Страница 3 из 115
Успел ли, нет ли гневно крикнуть — в телеге наместо него очутился.
Господи! Что же это делается?! Обочь пыльного шляху, не отставая ни от кареты, ни от телеги, вроде бы и неторопливо бредет… да, бредет его старая, куда-то запропавшая мать! Он не мог ошибиться. На ней такой знакомый кокошник, вроде казацкой шапки… Да и панева… Такие паневы ткали… Где же ткали-то? Он знал — где, только не мог сейчас вспомнить. Ветром дорожным уносило память. Уносило само время, вязкое, как дорожная пыль.
— Мати! Ридна мати! — звал с вороха измятой соломы.
Она как будто заметила его, хотела даже приворотить к телеге… но откуда ни возьмись — та царственно летящая по ветру, волоокая дама, в жемчужном роброне и с сияющей золотой короной на голове. У матери кокошник в виде казацкой шапки, у царственно выступающей дамы — осыпанная драгоценными каменьями корона, но идут-плывут вместе, рука об руку. Такая добрая, до последней морщинки знакомая хохлушка — и эта северной стати дама с гордо поднятой головой. Матерь? Мать, конечно. Но не она благодарно и покорно говорит, — беря ее под руку, та царственная дама приговаривает:
— Благословен плод чрева твоего: благословенно рожден и благословенно возрос. Всем во славу и радость, а мне так особливо.

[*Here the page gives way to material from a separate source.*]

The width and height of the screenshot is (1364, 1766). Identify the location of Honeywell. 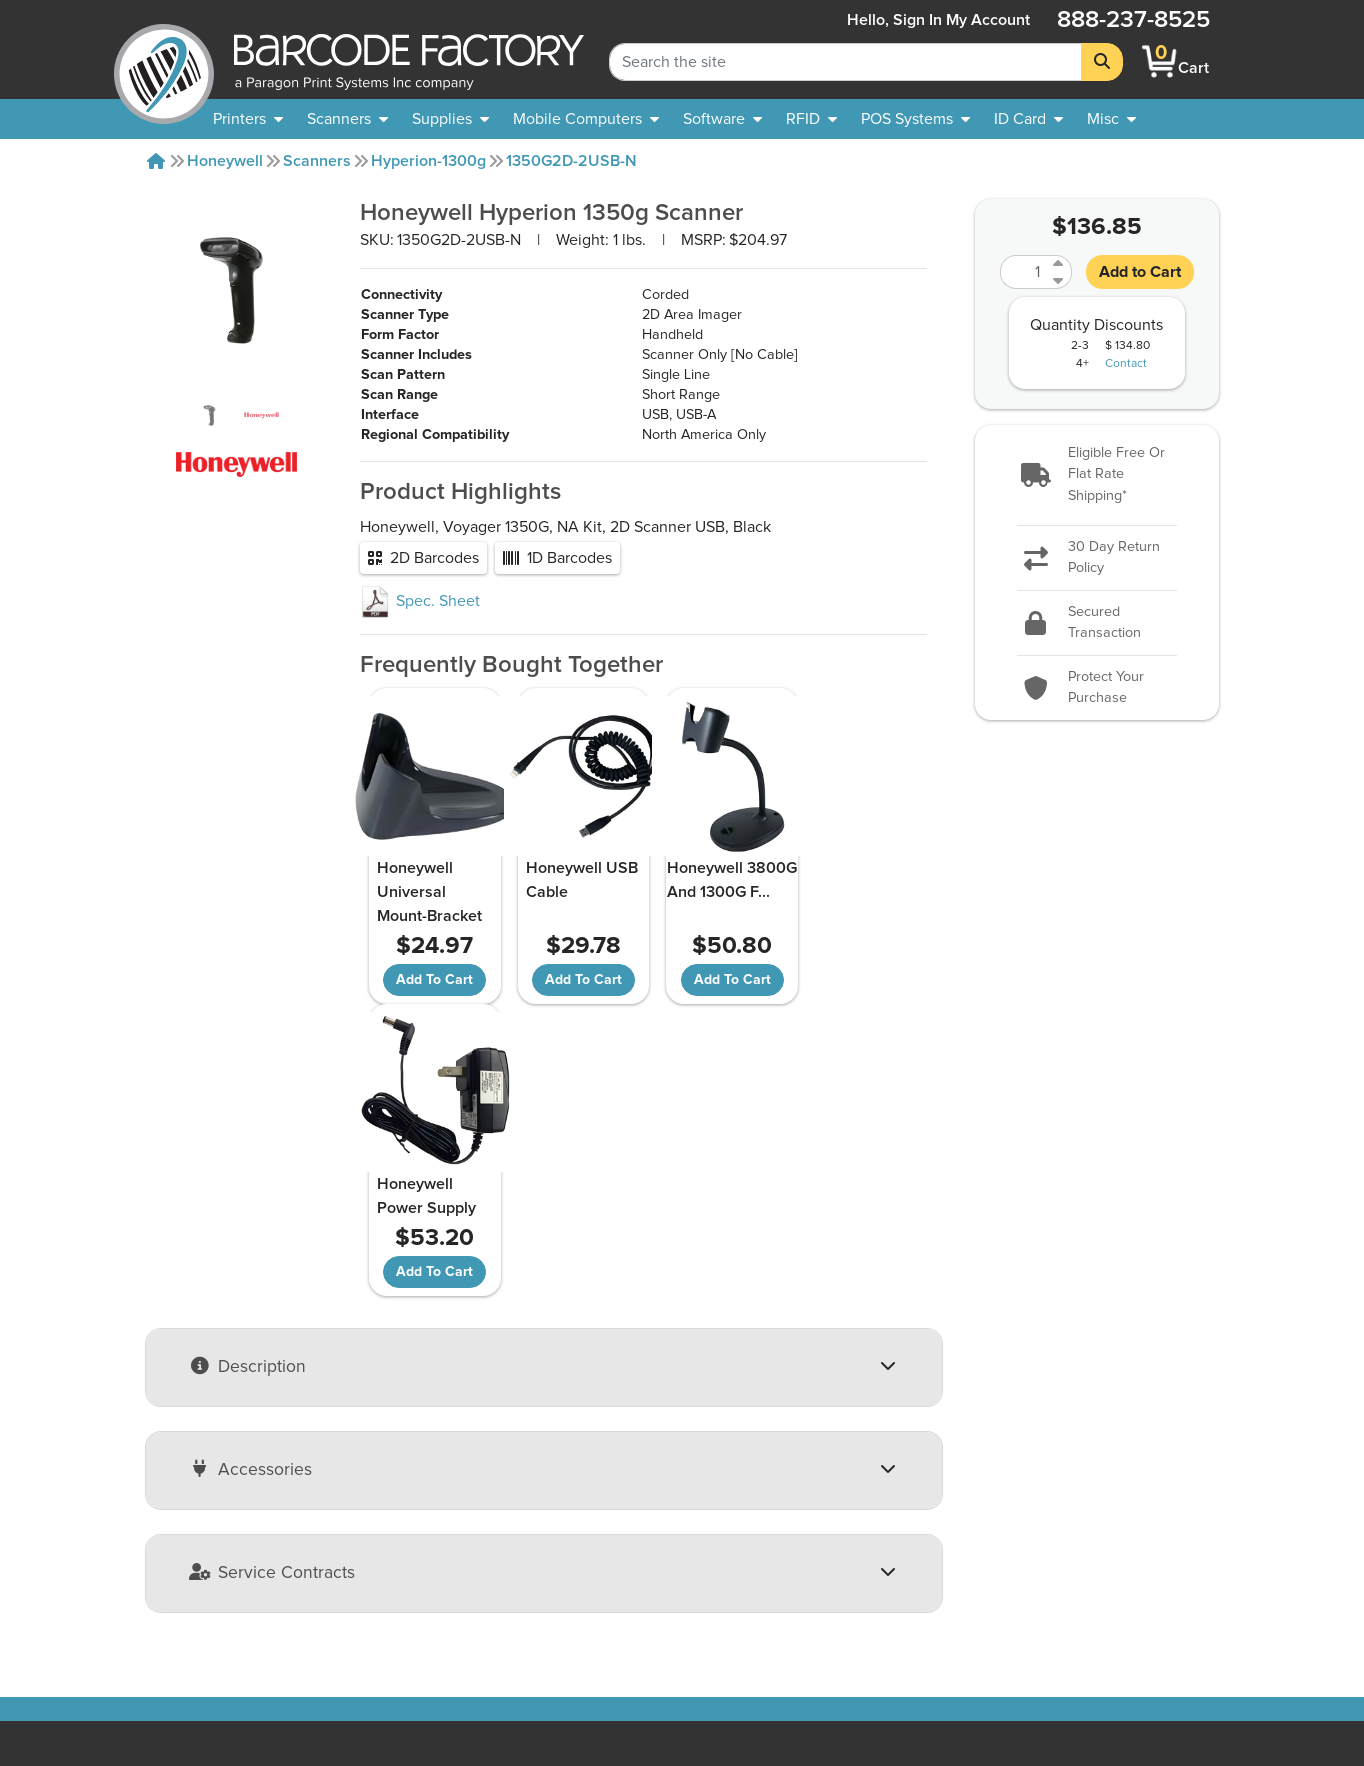 (225, 161).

И эта родная, простоватая хохлушка принимает благодарение как должное.
Идут-плывут уже вблизи бешено скачущей телеги. Они устали от дальней дороги? Они хотят присесть?..
— Вам хватит места обеим!
От только хотел поворошить, оправить солому… как все застила наскочившая карета. И пыльный шлях, и опыленное солнце, и этих мирно плывущих женщин — и родную хохлушку в расшитой золотистыми подсолнухами паневе, и царственную даму, шлейф платья которой несли юные херувимы…
Быль и небыль.
Сон и явь.
Карета?.. Она неслась куда-то неудержимо и неотвратимо. А он, лежа на алых подушках, шептал:
— Господи, прими мою окаянную душу. Устал я, Господи, вечно скакать куда-то. Укажи мне путь праведный, путь последний. Начертай свои письмена…

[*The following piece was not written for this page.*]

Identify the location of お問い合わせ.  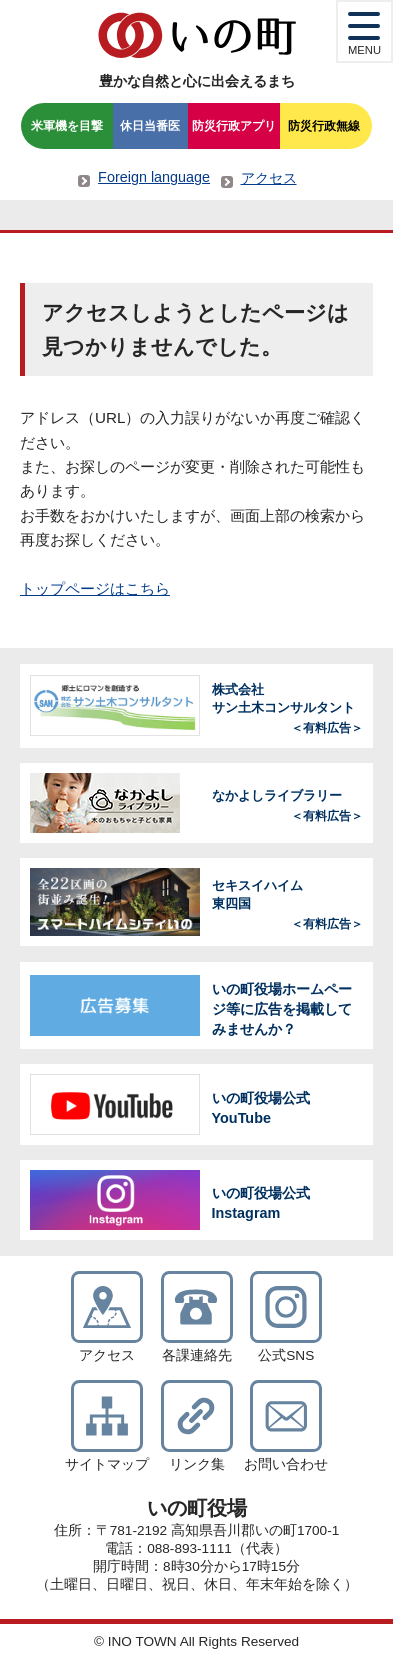 (286, 1464).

И вдруг огненной строкой вспыхнули на стенке остановившейся кареты слова:
«ИЮЛЯ 6 ДНЯ СИЕ СВЕРШИТСЯ, ДА НЕ ДАНО БОЛЕЕ!»
И голос свыше:
— Спи спокойно, безгрешный человек. Сказано: пути Господни неисповедимы. Ты закончил свой путь. Ты свободен.
Погасли огненные слова.
Замолк горний голос.
Вечная тишина…
Часть первая
На господнем шляху
I
В 1709 году произошли три вроде бы и не связанных между собой, но знаменательных события: Полтавская битва воителя Петра, добрачное еще рождение цесаревны Елизаветы, будущей императрицы, и появление на свет Божий черниговского пастушонка Алешки Розума, даже и через десяток лет и не помышлявшего, что станет он российским графом и фельдмаршалом Российской же державы.

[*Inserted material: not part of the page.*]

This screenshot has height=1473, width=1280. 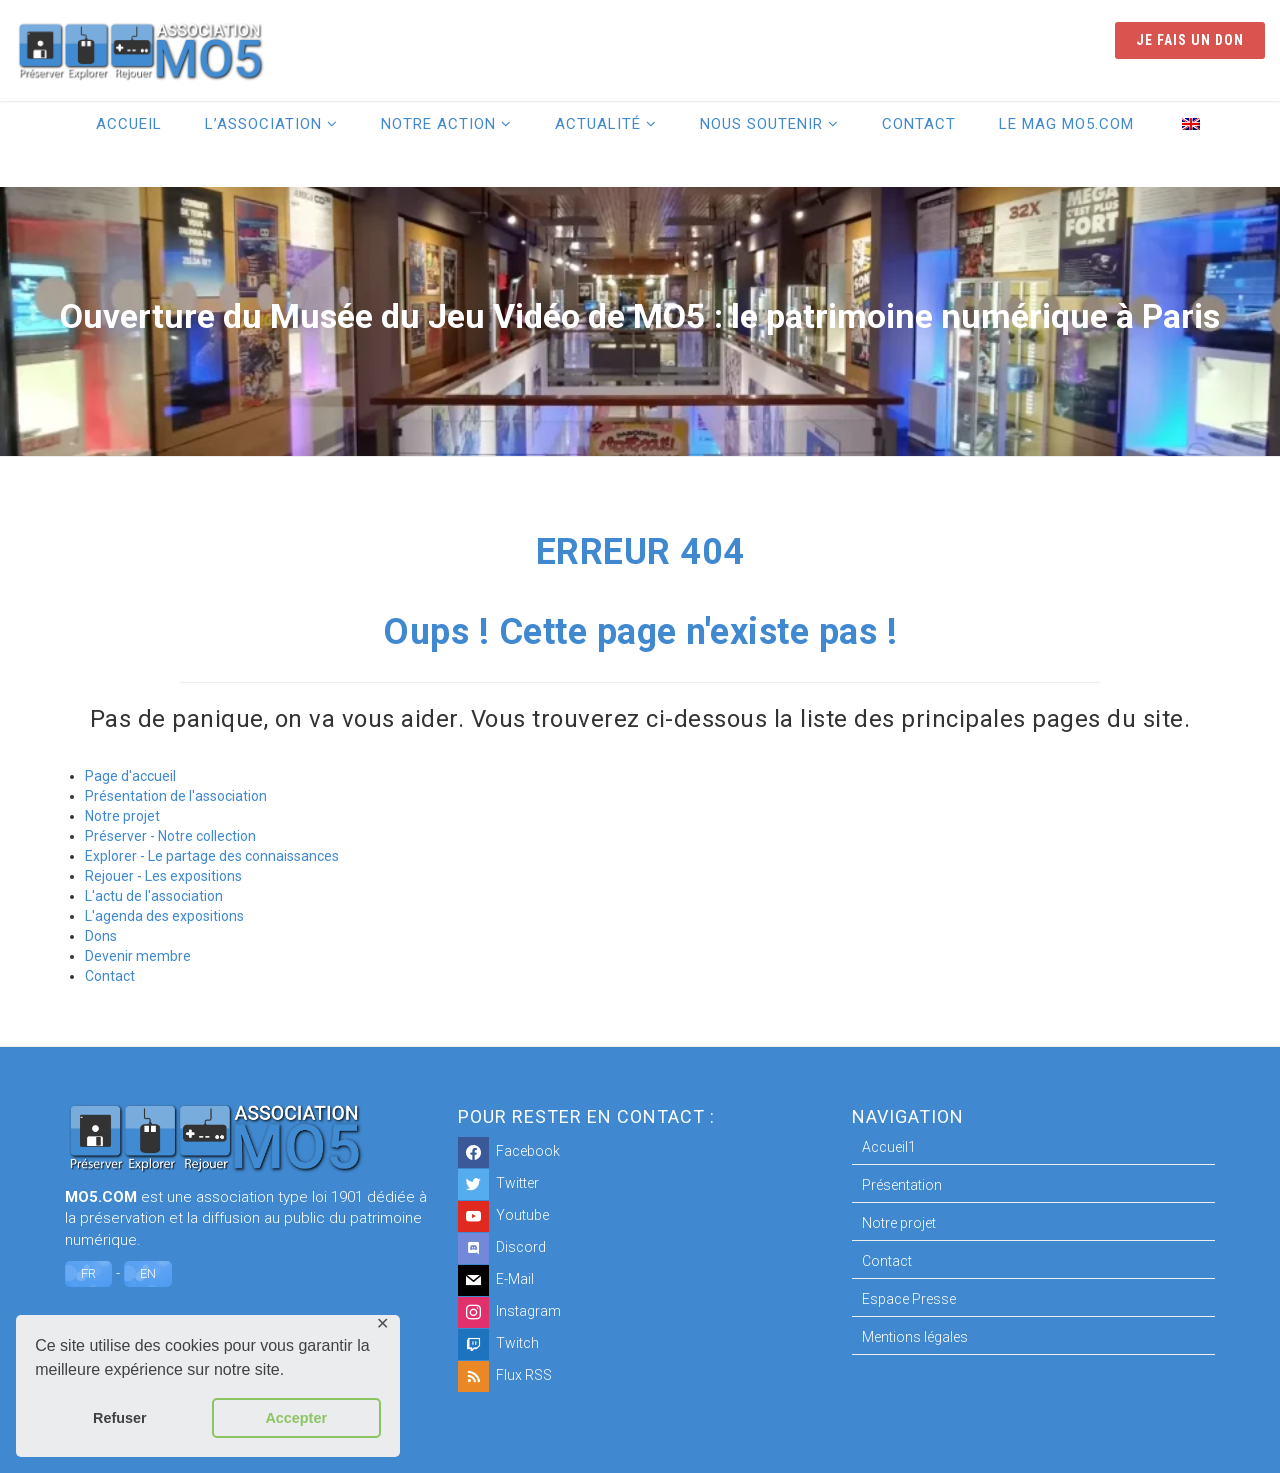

«Все в руце Божьей», — размышлял странный вояжер, разглядывая из оконца кареты по-осеннему роскошные украинские сады. Был он в военном кафтане и при сабле, но пообтерхался в дороге и забурел от венгерского вина. Поди, какой-нибудь разжалованный майор? Незадачливый маркитант? В карете у него булькали, перекатываясь, дубовые бочонки. Один-то и не затыкался вовсе. К чему?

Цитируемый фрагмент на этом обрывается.